Problem to solve: Go through the entries below and print each one exactly, leaving out pictures.

[Saved entries]
------------------------------------------------------------

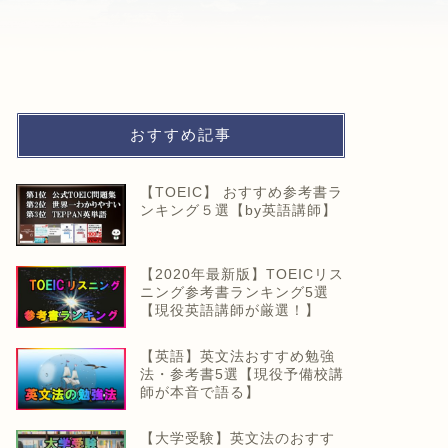
おすすめ記事
【TOEIC】 おすすめ参考書ラ
ンキング５選【by英語講師】
【2020年最新版】TOEICリス
ニング参考書ランキング5選
【現役英語講師が厳選！】
【英語】英文法おすすめ勉強
法・参考書5選【現役予備校講
師が本音で語る】
【大学受験】英文法のおすす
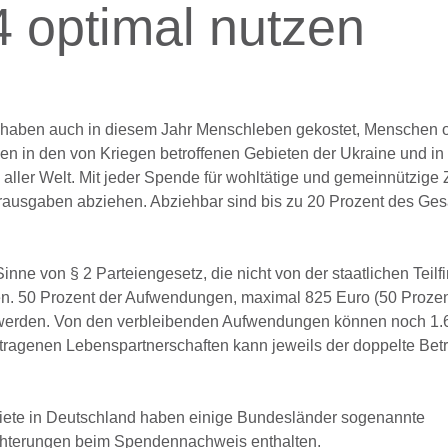
4 optimal nutzen
haben auch in diesem Jahr Menschleben gekostet, Menschen 
 in den von Kriegen betroffenen Gebieten der Ukraine und in
aller Welt. Mit jeder Spende für wohltätige und gemeinnützige
rausgaben abziehen. Abziehbar sind bis zu 20 Prozent des Ge
inne von § 2 Parteiengesetz, die nicht von der staatlichen Teil
ren. 50 Prozent der Aufwendungen, maximal 825 Euro (50 Proze
werden. Von den verbleibenden Aufwendungen können noch 1.6
genen Lebenspartnerschaften kann jeweils der doppelte Betr
ete in Deutschland haben einige Bundesländer sogenannte
eichterungen beim Spendennachweis enthalten.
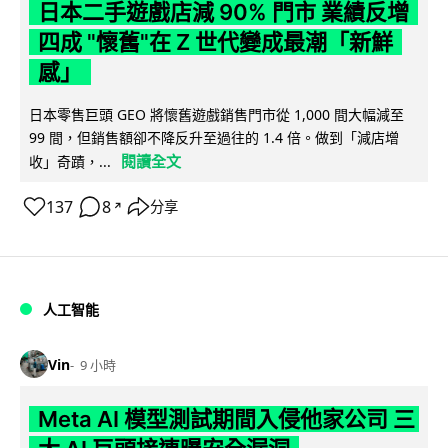
日本二手遊戲店減 90% 門市 業績反增
四成 "懷舊"在 Z 世代變成最潮「新鮮
感」
日本零售巨頭 GEO 將懷舊遊戲銷售門市從 1,000 間大幅減至
99 間，但銷售額卻不降反升至過往的 1.4 倍。做到「減店增
閱讀全文
收」奇蹟，...
137
8
分享
↗
人工智能
Vin
9 小時
Meta AI 模型測試期間入侵他家公司 三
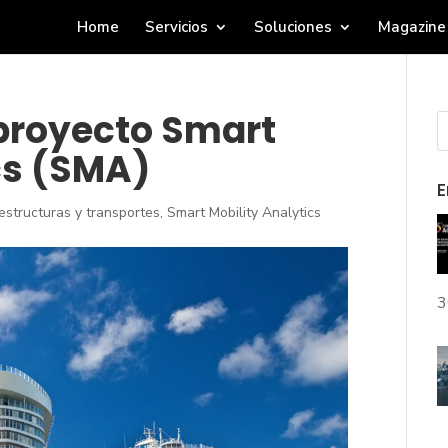
Home
Servicios
Soluciones
Magazine
 proyecto Smart
cs (SMA)
E
aestructuras y transportes
,
Smart Mobility Analytics
3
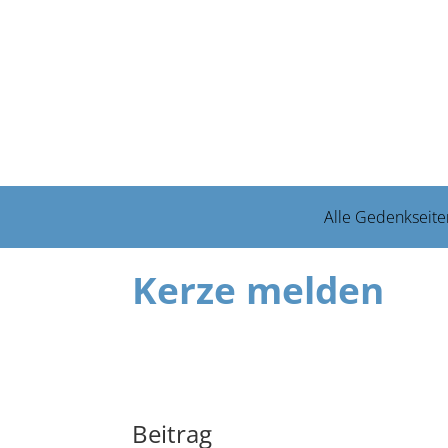
Alle Gedenkseite
Kerze melden
Beitrag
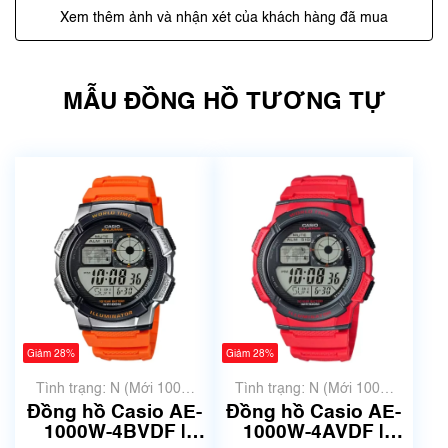
Xem thêm ảnh và nhận xét của khách hàng đã mua
MẪU ĐỒNG HỒ TƯƠNG TỰ
Giảm 28%
Giảm 28%
Tình trạng: N (Mới 100%
Tình trạng: N (Mới 100%
chưa qua sử dụng)
chưa qua sử dụng)
Đồng hồ Casio AE-
Đồng hồ Casio AE-
1000W-4BVDF |
1000W-4AVDF |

------------------------------------------------------------

Result below:
おすすめ記事
【TOEIC】 おすすめ参考書ラ
ンキング５選【by英語講師】
【2020年最新版】TOEICリス
ニング参考書ランキング5選
【現役英語講師が厳選！】
【英語】英文法おすすめ勉強
法・参考書5選【現役予備校講
師が本音で語る】
【大学受験】英文法のおすす
4 optimal nutzen
haben auch in diesem Jahr Menschleben gekostet, Menschen 
 in den von Kriegen betroffenen Gebieten der Ukraine und in
aller Welt. Mit jeder Spende für wohltätige und gemeinnützige
rausgaben abziehen. Abziehbar sind bis zu 20 Prozent des Ge
inne von § 2 Parteiengesetz, die nicht von der staatlichen Teil
ren. 50 Prozent der Aufwendungen, maximal 825 Euro (50 Proze
werden. Von den verbleibenden Aufwendungen können noch 1.6
genen Lebenspartnerschaften kann jeweils der doppelte Betr
ete in Deutschland haben einige Bundesländer sogenannte
eichterungen beim Spendennachweis enthalten.
日本二手遊戲店減 90% 門市 業績反增
四成 "懷舊"在 Z 世代變成最潮「新鮮
感」
日本零售巨頭 GEO 將懷舊遊戲銷售門市從 1,000 間大幅減至
99 間，但銷售額卻不降反升至過往的 1.4 倍。做到「減店增
閱讀全文
收」奇蹟，...
137
8
分享
↗
人工智能
Vin
9 小時
Meta AI 模型測試期間入侵他家公司 三
Home
Servicios
Soluciones
Magazine
 proyecto Smart
cs (SMA)
E
aestructuras y transportes
,
Smart Mobility Analytics
3
Alle Gedenkseite
Kerze melden
Beitrag
Xem thêm ảnh và nhận xét của khách hàng đã mua
MẪU ĐỒNG HỒ TƯƠNG TỰ
Giảm 28%
Giảm 28%
Tình trạng: N (Mới 100%
Tình trạng: N (Mới 100%
chưa qua sử dụng)
chưa qua sử dụng)
Đồng hồ Casio AE-
Đồng hồ Casio AE-
1000W-4BVDF |
1000W-4AVDF |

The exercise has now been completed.